If coaches tend to err towards caution with young players, Núñez’s talent has been so impossible to hide that he has rarely been the subject of such treatment. His playing style, rampaging around central defenders like a bull and dragging them into wide channels, has always suggested broad shoulders, as has his resistance to difficulties. His first Benfica season was no cakewalk, featuring only six Liga goals, a debilitating knee complaint and considerable fan frustration. Núñez powered through to contribute 10 assists, before last season’s breakthrough: 26 in 24 Liga starts in a still underachieving Benfica side, as well as six in six Champions League starts, encompassing a one-man demolition of Barcelona and an equaliser at Anfield.

In those tough times Jesus rarely spared him public criticism, despite being “just a kid”, and their relationship often verged on testy. “Every day he shows me new things, [and] points out to me things I lack in certain situations,” Núñez acknowledged last year.

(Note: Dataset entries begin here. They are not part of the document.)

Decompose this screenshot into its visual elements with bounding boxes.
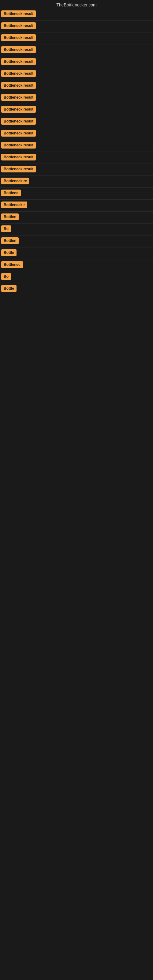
bottleneck-result-badge[interactable]: Bo (1, 225, 11, 232)
bottleneck-result-badge[interactable]: Bottleneck result (1, 10, 36, 17)
bottleneck-result-badge[interactable]: Bottleneck result (1, 46, 36, 53)
list-item: Bottleneck result (0, 140, 153, 152)
list-item: Bo (0, 224, 153, 235)
list-item: Bottleneck result (0, 68, 153, 80)
list-item: Bottleneck r (0, 200, 153, 212)
list-item: Bottleneck result (0, 104, 153, 116)
bottleneck-result-badge[interactable]: Bo (1, 273, 11, 280)
list-item: Bottleneck result (0, 92, 153, 104)
results-list: Bottleneck resultBottleneck resultBottle… (0, 9, 153, 295)
list-item: Bottleneck result (0, 164, 153, 176)
bottleneck-result-badge[interactable]: Bottleneck r (1, 202, 27, 208)
bottleneck-result-badge[interactable]: Bottle (1, 285, 16, 292)
list-item: Bottleneck result (0, 116, 153, 128)
list-item: Bottleneck result (0, 21, 153, 32)
list-item: Bottlene (0, 188, 153, 200)
list-item: Bottleneck result (0, 32, 153, 45)
bottleneck-result-badge[interactable]: Bottleneck result (1, 82, 36, 89)
bottleneck-result-badge[interactable]: Bottleneck result (1, 34, 36, 41)
list-item: Bottleneck result (0, 9, 153, 21)
list-item: Bottleneck result (0, 152, 153, 164)
list-item: Bottlenec (0, 259, 153, 271)
bottleneck-result-badge[interactable]: Bottlenec (1, 261, 23, 268)
list-item: Bo (0, 271, 153, 283)
list-item: Bottleneck result (0, 56, 153, 68)
bottleneck-result-badge[interactable]: Bottleneck re (1, 178, 29, 185)
bottleneck-result-badge[interactable]: Bottleneck result (1, 142, 36, 148)
list-item: Bottlen (0, 212, 153, 224)
list-item: Bottleneck result (0, 45, 153, 56)
site-title-container: TheBottlenecker.com (0, 0, 153, 9)
list-item: Bottle (0, 283, 153, 295)
bottleneck-result-badge[interactable]: Bottlene (1, 189, 21, 196)
list-item: Bottleneck result (0, 128, 153, 140)
bottleneck-result-badge[interactable]: Bottleneck result (1, 154, 36, 161)
bottleneck-result-badge[interactable]: Bottlen (1, 213, 19, 220)
site-title: TheBottlenecker.com (0, 0, 153, 9)
bottleneck-result-badge[interactable]: Bottleneck result (1, 118, 36, 125)
list-item: Bottlen (0, 235, 153, 247)
bottleneck-result-badge[interactable]: Bottleneck result (1, 130, 36, 137)
bottleneck-result-badge[interactable]: Bottlen (1, 237, 19, 244)
bottleneck-result-badge[interactable]: Bottleneck result (1, 22, 36, 29)
bottleneck-result-badge[interactable]: Bottleneck result (1, 106, 36, 113)
bottleneck-result-badge[interactable]: Bottleneck result (1, 70, 36, 77)
list-item: Bottle (0, 247, 153, 259)
bottleneck-result-badge[interactable]: Bottle (1, 249, 16, 256)
bottleneck-result-badge[interactable]: Bottleneck result (1, 166, 36, 172)
bottleneck-result-badge[interactable]: Bottleneck result (1, 94, 36, 101)
bottleneck-result-badge[interactable]: Bottleneck result (1, 58, 36, 65)
list-item: Bottleneck result (0, 80, 153, 92)
list-item: Bottleneck re (0, 176, 153, 188)
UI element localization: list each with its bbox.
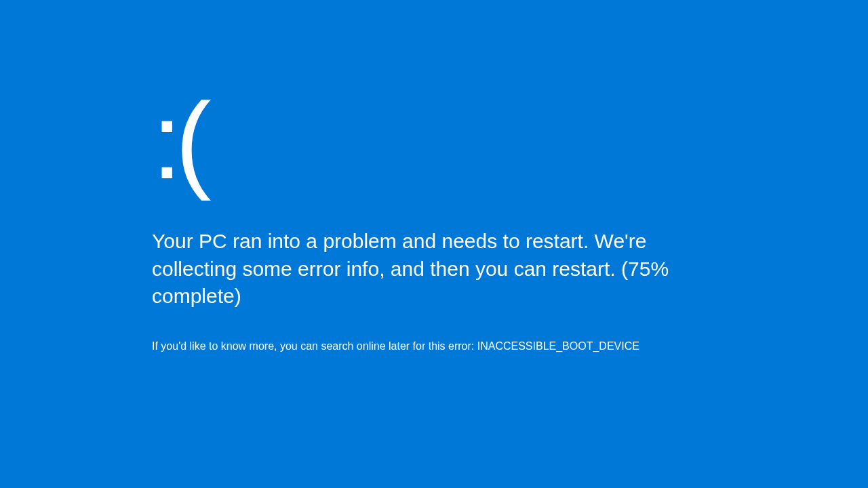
error-code: INACCESSIBLE_BOOT_DEVICE: [477, 340, 639, 352]
info-prefix: If you'd like to know more, you can sear…: [152, 340, 477, 352]
bsod-content: :( Your PC ran into a problem and needs …: [152, 87, 722, 354]
error-info: If you'd like to know more, you can sear…: [152, 339, 722, 354]
sad-face-icon: :(: [152, 87, 722, 195]
error-message: Your PC ran into a problem and needs to …: [152, 228, 722, 310]
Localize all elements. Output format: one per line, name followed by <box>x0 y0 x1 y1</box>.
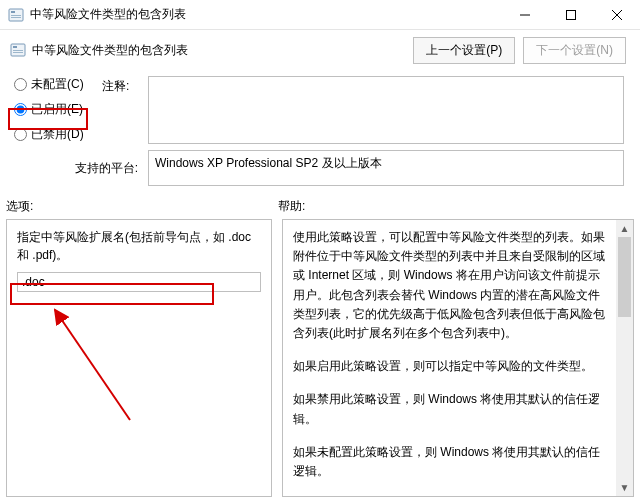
setting-title: 中等风险文件类型的包含列表 <box>32 42 413 59</box>
scroll-thumb[interactable] <box>618 237 631 317</box>
help-paragraph-4: 如果未配置此策略设置，则 Windows 将使用其默认的信任逻辑。 <box>293 443 607 481</box>
extensions-description: 指定中等风险扩展名(包括前导句点，如 .doc 和 .pdf)。 <box>17 228 261 264</box>
svg-rect-1 <box>11 11 15 13</box>
supported-on-value: Windows XP Professional SP2 及以上版本 <box>148 150 624 186</box>
next-setting-button[interactable]: 下一个设置(N) <box>523 37 626 64</box>
help-label: 帮助: <box>278 198 630 215</box>
radio-not-configured-input[interactable] <box>14 78 27 91</box>
radio-enabled[interactable]: 已启用(E) <box>14 101 102 118</box>
section-labels: 选项: 帮助: <box>0 194 640 219</box>
radio-disabled-label: 已禁用(D) <box>31 126 84 143</box>
options-panel: 指定中等风险扩展名(包括前导句点，如 .doc 和 .pdf)。 <box>6 219 272 497</box>
svg-rect-2 <box>11 15 21 16</box>
radio-not-configured[interactable]: 未配置(C) <box>14 76 102 93</box>
state-radio-group: 未配置(C) 已启用(E) 已禁用(D) <box>14 76 102 143</box>
svg-rect-9 <box>13 46 17 48</box>
svg-rect-5 <box>567 10 576 19</box>
nav-buttons: 上一个设置(P) 下一个设置(N) <box>413 37 626 64</box>
scroll-up-arrow[interactable]: ▲ <box>616 220 633 237</box>
extensions-input[interactable] <box>17 272 261 292</box>
policy-icon <box>10 42 26 58</box>
minimize-button[interactable] <box>502 0 548 29</box>
sub-header: 中等风险文件类型的包含列表 上一个设置(P) 下一个设置(N) <box>0 30 640 70</box>
app-icon <box>8 7 24 23</box>
close-button[interactable] <box>594 0 640 29</box>
svg-rect-3 <box>11 17 21 18</box>
title-bar: 中等风险文件类型的包含列表 <box>0 0 640 30</box>
panels: 指定中等风险扩展名(包括前导句点，如 .doc 和 .pdf)。 使用此策略设置… <box>0 219 640 503</box>
radio-not-configured-label: 未配置(C) <box>31 76 84 93</box>
help-paragraph-3: 如果禁用此策略设置，则 Windows 将使用其默认的信任逻辑。 <box>293 390 607 428</box>
svg-rect-10 <box>13 50 23 51</box>
window-title: 中等风险文件类型的包含列表 <box>30 6 502 23</box>
supported-on-label: 支持的平台: <box>14 160 148 177</box>
help-paragraph-1: 使用此策略设置，可以配置中等风险文件类型的列表。如果附件位于中等风险文件类型的列… <box>293 228 607 343</box>
config-section: 未配置(C) 已启用(E) 已禁用(D) 注释: 支持的平台: Windows … <box>0 70 640 188</box>
radio-enabled-input[interactable] <box>14 103 27 116</box>
help-paragraph-2: 如果启用此策略设置，则可以指定中等风险的文件类型。 <box>293 357 607 376</box>
previous-setting-button[interactable]: 上一个设置(P) <box>413 37 515 64</box>
help-scrollbar[interactable]: ▲ ▼ <box>616 220 633 496</box>
comment-label: 注释: <box>102 76 148 95</box>
radio-enabled-label: 已启用(E) <box>31 101 83 118</box>
window-controls <box>502 0 640 29</box>
comment-textarea[interactable] <box>148 76 624 144</box>
radio-disabled-input[interactable] <box>14 128 27 141</box>
help-panel: 使用此策略设置，可以配置中等风险文件类型的列表。如果附件位于中等风险文件类型的列… <box>282 219 634 497</box>
svg-rect-11 <box>13 52 23 53</box>
maximize-button[interactable] <box>548 0 594 29</box>
radio-disabled[interactable]: 已禁用(D) <box>14 126 102 143</box>
scroll-down-arrow[interactable]: ▼ <box>616 479 633 496</box>
options-label: 选项: <box>6 198 278 215</box>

Gomes publicly said: “He has to prepare himself better in the moment before he receives the ball, especially when he’s in the central corridor [of the pitch].” The potential is so high that a coach’s need to perfect is irresistible.

Darwin Núñez runs past the Sporting goalkeeper Antonio Adán in Lisbon in April
Darwin Núñez runs past the Sporting goalkeeper Antonio Adán in Lisbon in April. Photograph: Patrícia de Melo Moreira/AFP/Getty Images

If there’s a note of caution, it’s that Núñez’s high-impact style could end up taking its toll on him in the Premier League. Like another former idol of the Kop, Fernando Torres, Núñez plays with everything he has, spiritually and physically. Sometimes, you wonder if it’s too much. “I can’t imagine what state I’ll be in within five or six years if I continue to play here,” Torres said in 2010, and Núñez is not the kind of character to deal in half-measures. Jürgen Klopp will need to manage him carefully.

Yet if his career so far is anything to go by, Núñez is unlikely to ponder that too much. He is not one to stand on ceremony which, as his fellow Liga alumnus Luis Díaz has shown, is the best way to fit in with Klopp’s exhilarating team.